Batter Up. Hit or Miss?
    Recall that the parsing process is interrupted whenever we hit either a blank or the end of the command string, provided that the variable WORD$ contains something. Control is then passed to the subroutine at Line 600, where the contents of WORD$ are matched against the vocabulary list in VOCAB$ to see if we "know" the target word. But first, Line 610 extracts the final character from WORD$, and Line 620 discards that character if it is an anticipated punctuation mark. This gets around the problem of the user entering a command ending with a period or other symbol, yet it allows the user the flexibility of using punctuation in a natural kind of way in his commands.
    Lines 630-650 should be familiar from last month. POKE the length of the target word into location 1790, call the machinelanguage vocabulary searcher routine, and get the corresponding token for the word out of location 1791. If the token is zero, Line 660 concludes that we don't know the word and says to proceed with the next character in the command string. Otherwise, we have a hit! Line 670 prints the word on the screen. Lines 680-710 classify the word into one of the four vocabulary categories I mentioned earlier and assign the word's token value to the appropriate variable. Lines 720740 add the identified word to the PARSED$ variable and return to continue parsing the command string.


Now We're Cooking!
    Hey, we're two-thirds of the way home.

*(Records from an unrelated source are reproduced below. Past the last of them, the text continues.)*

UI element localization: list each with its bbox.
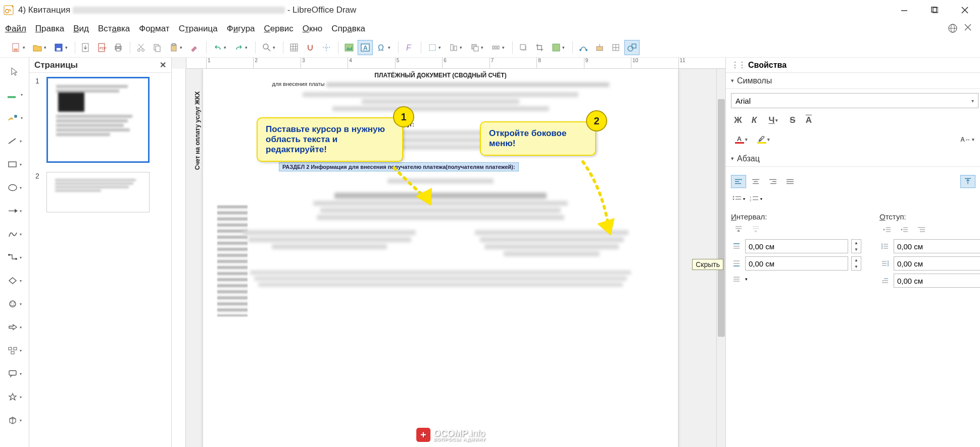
connector-tool[interactable]: ▾: [5, 249, 24, 266]
crop-button[interactable]: [532, 40, 547, 55]
space-above-spinner[interactable]: ▲▼: [851, 239, 861, 253]
align-justify-button[interactable]: [782, 175, 798, 188]
pages-panel-close-icon[interactable]: ✕: [160, 60, 166, 70]
align-button[interactable]: ▾: [446, 40, 466, 55]
align-left-button[interactable]: [731, 175, 746, 188]
copy-button[interactable]: [150, 40, 165, 55]
paragraph-section-header[interactable]: ▾Абзац◱: [726, 151, 980, 167]
space-below-spinner[interactable]: ▲▼: [851, 256, 861, 271]
paste-button[interactable]: ▾: [166, 40, 186, 55]
align-center-button[interactable]: [748, 175, 763, 188]
snap-button[interactable]: [303, 40, 318, 55]
menu-edit[interactable]: Правка: [35, 24, 64, 34]
fontwork-button[interactable]: F: [402, 40, 417, 55]
line-tool[interactable]: ▾: [5, 132, 24, 150]
redo-button[interactable]: ▾: [231, 40, 251, 55]
draw-functions-button[interactable]: [624, 40, 640, 55]
strike-button[interactable]: S: [786, 113, 800, 127]
clone-format-button[interactable]: [187, 40, 202, 55]
new-button[interactable]: ▾: [8, 40, 28, 55]
valign-top-button[interactable]: [960, 175, 975, 188]
font-color-button[interactable]: A▾: [731, 132, 751, 147]
menu-window[interactable]: Окно: [303, 24, 323, 34]
indent-left-input[interactable]: [894, 239, 980, 253]
block-arrow-tool[interactable]: ▾: [5, 319, 24, 336]
indent-inc-button[interactable]: [879, 223, 895, 236]
menu-view[interactable]: Вид: [73, 24, 89, 34]
basic-shapes-tool[interactable]: ▾: [5, 272, 24, 289]
font-name-combo[interactable]: Arial▾: [731, 93, 978, 108]
flowchart-tool[interactable]: ▾: [5, 342, 24, 359]
curve-tool[interactable]: ▾: [5, 226, 24, 243]
export-button[interactable]: [78, 40, 93, 55]
symbol-shapes-tool[interactable]: ▾: [5, 295, 24, 312]
3d-tool[interactable]: ▾: [5, 412, 24, 429]
insert-special-char-button[interactable]: Ω▾: [374, 40, 394, 55]
italic-button[interactable]: К: [747, 113, 761, 127]
bullet-list-button[interactable]: ▾: [731, 192, 746, 205]
symbols-section-header[interactable]: ▾Символы◱: [726, 73, 980, 89]
extrusion-button[interactable]: [608, 40, 623, 55]
zoom-button[interactable]: ▾: [259, 40, 279, 55]
overline-button[interactable]: A: [802, 113, 816, 127]
sheet-viewport[interactable]: Счет на оплату услуг ЖКХ ПЛАТЁЖНЫЙ ДОКУМ…: [186, 69, 716, 447]
print-button[interactable]: [111, 40, 126, 55]
increase-indent-button[interactable]: [977, 192, 980, 205]
insert-image-button[interactable]: [341, 40, 357, 55]
menu-shape[interactable]: Фигура: [227, 24, 255, 34]
select-tool[interactable]: [5, 63, 24, 80]
page-thumbnail-1[interactable]: 1: [35, 77, 165, 163]
bold-button[interactable]: Ж: [731, 113, 745, 127]
arrow-tool[interactable]: ▾: [5, 202, 24, 219]
indent-dec-button[interactable]: [897, 223, 912, 236]
menu-tools[interactable]: Сервис: [264, 24, 293, 34]
number-list-button[interactable]: 12▾: [748, 192, 763, 205]
filter-button[interactable]: ▾: [548, 40, 568, 55]
minimize-button[interactable]: [899, 5, 909, 15]
maximize-button[interactable]: [929, 5, 940, 15]
vertical-scrollbar[interactable]: [716, 69, 725, 447]
underline-button[interactable]: Ч▾: [763, 113, 783, 127]
space-above-inc[interactable]: [731, 223, 746, 236]
transform-button[interactable]: ▾: [424, 40, 445, 55]
fill-color-tool[interactable]: ▾: [5, 109, 24, 126]
line-color-tool[interactable]: ▾: [5, 86, 24, 103]
star-tool[interactable]: ▾: [5, 388, 24, 406]
open-button[interactable]: ▾: [29, 40, 50, 55]
grid-button[interactable]: [286, 40, 302, 55]
menu-insert[interactable]: Вставка: [98, 24, 130, 34]
indent-right-input[interactable]: [894, 256, 980, 271]
scrollbar-thumb[interactable]: [718, 99, 725, 337]
insert-textbox-button[interactable]: A: [358, 40, 373, 55]
callout-tool[interactable]: ▾: [5, 365, 24, 382]
points-button[interactable]: [576, 40, 591, 55]
space-above-dec[interactable]: [748, 223, 763, 236]
globe-icon[interactable]: [948, 23, 959, 34]
menu-help[interactable]: Справка: [331, 24, 365, 34]
valign-middle-button[interactable]: [977, 175, 980, 188]
shadow-button[interactable]: [516, 40, 531, 55]
hanging-indent-button[interactable]: [914, 223, 929, 236]
menu-file[interactable]: Файл: [5, 24, 26, 34]
menu-page[interactable]: Страница: [179, 24, 218, 34]
space-below-input[interactable]: [745, 256, 848, 271]
indent-first-input[interactable]: [894, 274, 980, 288]
ellipse-tool[interactable]: ▾: [5, 179, 24, 196]
gluepoints-button[interactable]: [592, 40, 607, 55]
guides-button[interactable]: [319, 40, 334, 55]
export-pdf-button[interactable]: PDF: [94, 40, 110, 55]
space-above-input[interactable]: [745, 239, 848, 253]
menu-close-icon[interactable]: [964, 23, 975, 34]
page-thumbnail-2[interactable]: 2: [35, 172, 165, 212]
highlight-color-button[interactable]: 🖊▾: [753, 132, 773, 147]
save-button[interactable]: ▾: [51, 40, 71, 55]
distribute-button[interactable]: ▾: [488, 40, 508, 55]
cut-button[interactable]: [133, 40, 149, 55]
arrange-button[interactable]: ▾: [467, 40, 487, 55]
close-button[interactable]: [960, 5, 970, 15]
align-right-button[interactable]: [765, 175, 780, 188]
undo-button[interactable]: ▾: [210, 40, 230, 55]
rect-tool[interactable]: ▾: [5, 156, 24, 173]
menu-format[interactable]: Формат: [139, 24, 169, 34]
char-spacing-button[interactable]: A↔▾: [957, 132, 977, 147]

So far, all we have for our trouble are a few variables whose values correspond to vocabulary-word tokens, and perhaps a string representing a number entered by the user as part of his command. Now we have to see if the pattern of variable values makes any sense. We need some more rules to determine what constitutes a valid command. Try these on for size:


Large vocabularies, more complex
command structures and more classes of
vocabulary terms all will increase the
required sophistication of the
evaluator part of the parser.


1. Every command must include an instruction.
2. Every command must include a number.
3. The PREHEAT instruction must be entered before the BAKE instruction.
4. The PREHEAT instruction must specify the oven temperature.
5. The oven temperature must be between 300° and 500° .
6. The BAKE instruction is the final instruction.
7. The BAKE instruction must specify the cooking time.
8. The cooking time must be between five minutes and ten hours.
9. At least one ingredient must be added before baking.
10. If an ingredient is specified, units also must be included.
11. Exception to Rule 10: an ingredient whose token value is in the range 10 to 19 does not require units.
    Whew! And these are just the ones that come to mind right away. Clearly, we need a lot of program code to test the numeric values of the key variables (INSTRUCT, UNITS, INGRED, TIMETEMP, and AMOUNT) to look for these conditions. Most real-life programs involving this sort of natural-language communication will have even more rules. Larger vocabularies, more complex command structures, and more classes of vocabulary terms all will increase the required sophistication of the evaluator part of the parser. You'll have to apply all of your error-checking skills when you design this section of your program.
    Line 800 processes the final contents of WORD$ after control is transferred here when the end of the command string is reached. The rest of this section is somewhat hamstrung by the unstructured nature of Atari BASIC. For consistency, I used the approach of testing for "not" each error condition, and branching around the error handling code if no problem was encountered.
    For example, Line 810 handles Rule 1. If no instruction was found in the parsed command, the value of variable INSTRUCT still will be zero. Otherwise, it will have the token value of the instruction entered. Line 810 'says if we do have an instruction, go on to Line 830. Otherwise, fall through to Line 820 where the error message is printed. The subroutine at Line 10000 just waits for the user to press Return. After any such error, control returns to Line 160, where the command entry process begins again.
    In this way, we keep leapfrogging through the evaluator code, until we figure out if the command entered is okay and what to do about it. A couple of special cases are handled in separate sections of code. The subroutine to handle a BAKE (or COOK) instruction begins at Line 2000, and a subroutine for the PREHEAT instruction is in Lines 2500-2620. By now you should understand why we are using tokens to represent the vocabulary words, rather than doing complex string comparisons for all these tests.
    Without going in detail through all the code, I'll just indicate the line numbers where some of the rules are being tested. (The limit of ten commands before baking isn't being enforced, but the program will probably crash if you exceed this.)

Rule 1-Lines 810-820
Rule 2-Lines 830-840
Rule 3-Lines 2030-2040
Rule 4-Lines 2530-2540
Rule 5-Lines 2550-2580
Rule 7-Lines 2050-2060
Rule 8-Lines 2070-2110
Rule 9-Lines 2010-2020
Rule 10-Lines 910-920
Rule 11-Lines 890-900

    If the command turns out to be valid, the contents of variable PARSED$ are copied to the appropriate section of the string pseudoarray variable INSTR$ in Lines 950-960. This is so the accumulated instructions can be printed at the top of the screen to remind you of what has been entered already.
    And when you finally get your mixture into the oven, the program is over! The all-important END statement appears in Line 2160. You mean that wasn't the first place you looked for it? Oh, well, think of it as an Easter egg hunt.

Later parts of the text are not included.